Most transcriptions are single-alternative and single-level, that is to say, the associated speech file is described by a single sequence of labelled segments. Most standard label formats are of this kind. Sometimes, however, it is useful to have several levels of labels associated with the same basic segment sequence. For example, in training a HMM system it is useful to have both the word level transcriptions and the phone level transcriptions side-by-side.
Orthogonal to the requirement for multiple levels of description, a transcription may also need to include multiple alternative descriptions of the same speech file. For example, the output of a speech recogniser may be in the form of an N-best list where each word sequence in the list represents one possible interpretation of the input.
As an example, Fig. 6.1 shows a speech file and three different ways in which it might be labelled. In part (a), just a simple orthography is given and this single-level single-alternative type of transcription is the commonest case. Part (b) shows a 2-level transcription where the basic level consists of a sequence of phones but a higher level of word labels are also provided. Notice that there is a distinction between the basic level and the higher levels, since only the basic level has explicit boundary locations marked for every segment. The higher levels do not have explicit boundary information since this can always be inferred from the basic level boundaries. Finally, part (c) shows the case where knowledge of the contents of the speech file is uncertain and three possible word sequences are given.

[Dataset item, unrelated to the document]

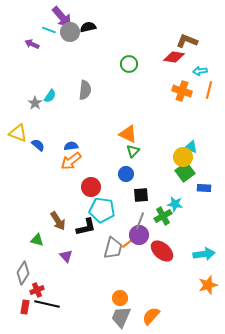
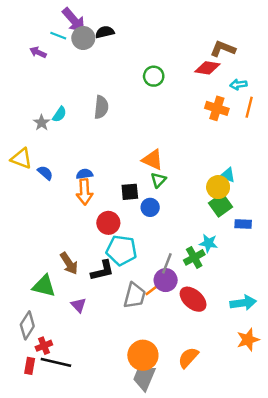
orange arrow: (71, 161) -> (85, 192), turned -55
black square: (141, 195) -> (130, 192), moved
green triangle: (37, 240) -> (44, 286), size x1.5
orange circle: (120, 298) -> (143, 355), size x1.6
orange semicircle: (151, 316) -> (188, 358), moved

HTK label files support multiple-alternative and multiple-level transcriptions. In addition to start and end times on the basic level, a label at any level may also have a score associated with it. When a transcription is loaded, all but one specific alternative can be discarded by setting the configuration variable TRANSALT to the required alternative N, where the first (i.e. normal) alternative is numbered 1. Similarly, all but a specified level can be discarded by setting the configuration variable TRANSLEV to the required level number where again the first (i.e. normal) level is numbered 1.
All non-HTK formats are limited to single-level single-alternative transcriptions.